What is needed: Each line of the listing that includes "Puncak" should be reported.
::::::
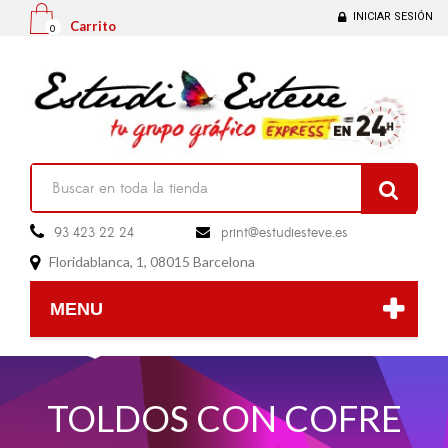
INICIAR SESIÓN
Carrito
0

93 423 22 24
print@estudiesteve.es

Floridablanca, 1, 08015 Barcelona

MENU
TOLDOS CON COFRE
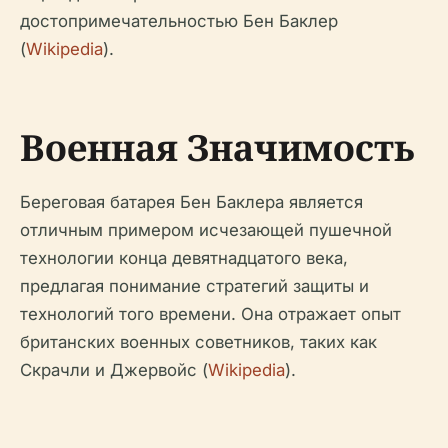
достопримечательностью Бен Баклер
(
Wikipedia
).
Военная Значимость
Береговая батарея Бен Баклера является
отличным примером исчезающей пушечной
технологии конца девятнадцатого века,
предлагая понимание стратегий защиты и
технологий того времени. Она отражает опыт
британских военных советников, таких как
Скрачли и Джервойс (
Wikipedia
).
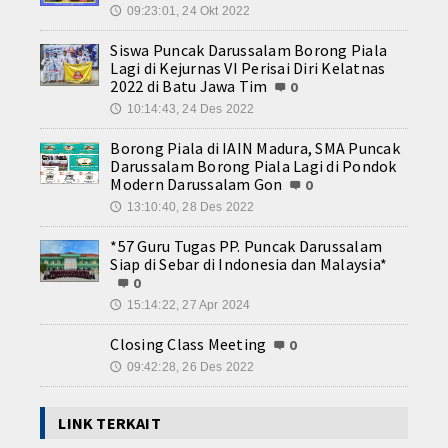
09:23:01, 24 Okt 2022
🕔
Siswa Puncak Darussalam Borong Piala
Lagi di Kejurnas VI Perisai Diri Kelatnas
2022 di Batu Jawa Tim
0
10:14:43, 24 Des 2022
🕔
Borong Piala di IAIN Madura, SMA Puncak
Darussalam Borong Piala Lagi di Pondok
Modern Darussalam Gon
0
13:10:40, 28 Des 2022
🕔
*57 Guru Tugas PP. Puncak Darussalam
Siap di Sebar di Indonesia dan Malaysia*
0
15:14:22, 27 Apr 2024
🕔
Closing Class Meeting
0
09:42:28, 26 Des 2022
🕔
LINK TERKAIT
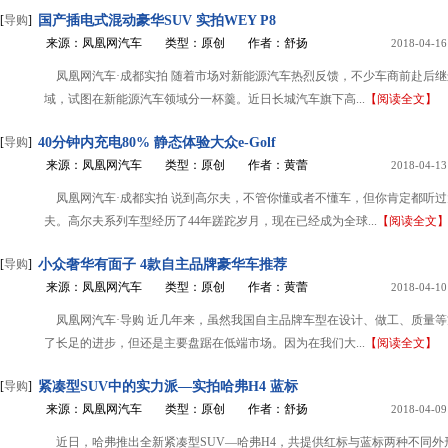
[
导购
]
国产插电式混动豪华SUV 实拍WEY P8
来源：凤凰网汽车
类型：原创
作者：舒扬
2018-04-16
凤凰网汽车·成都实拍 随着市场对新能源汽车热烈反馈，不少车商前赴后
域，试图在新能源汽车领域分一杯羹。近日长城汽车旗下高...
【阅读全文】
[
导购
]
40分钟内充电80% 静态体验大众e-Golf
来源：凤凰网汽车
类型：原创
作者：黄蕾
2018-04-13
凤凰网汽车·成都实拍 说到高尔夫，不管你懂或者不懂车，但你肯定都听
夫。高尔夫系列车型经历了44年蹉跎岁月，现在已经成为全球...
【阅读全文
[
导购
]
小众奢华有面子 4款自主品牌豪华车推荐
来源：凤凰网汽车
类型：原创
作者：黄蕾
2018-04-10
凤凰网汽车·导购 近几年来，虽然我国自主品牌车型在设计、做工、质量
了长足的进步，但还是主要盘踞在低端市场。因为在我们大...
【阅读全文】
[
导购
]
紧凑型SUV中的实力派—实拍哈弗H4 蓝标
来源：凤凰网汽车
类型：原创
作者：舒扬
2018-04-09
近日，哈弗推出全新紧凑型SUV—哈弗H4，共提供红标与蓝标两种不同外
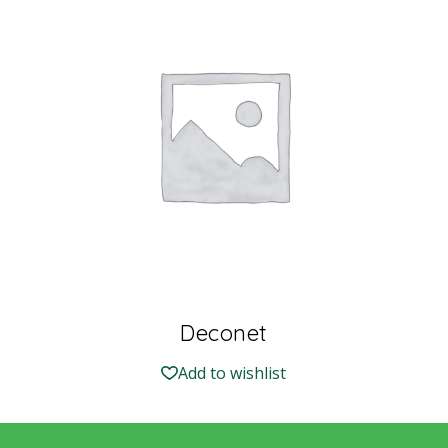
Deconet
Add to wishlist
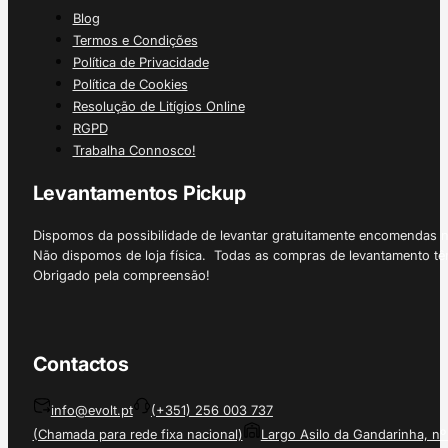
Blog
Termos e Condições
Política de Privacidade
Política de Cookies
Resolução de Litígios Online
RGPD
Trabalha Connosco!
Levantamentos Pickup
Dispomos da possibilidade de levantar gratuitamente encomendas 
Não dispomos de loja física. Todas as compras de levantamento tê
Obrigado pela compreensão!
Contactos
info@evolt.pt
(+351) 256 003 737
(Chamada para rede fixa nacional)
Largo Asilo da Gandarinha, nº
::::::
Task output:
Siswa Puncak Darussalam Borong Piala
Borong Piala di IAIN Madura, SMA Puncak
*57 Guru Tugas PP. Puncak Darussalam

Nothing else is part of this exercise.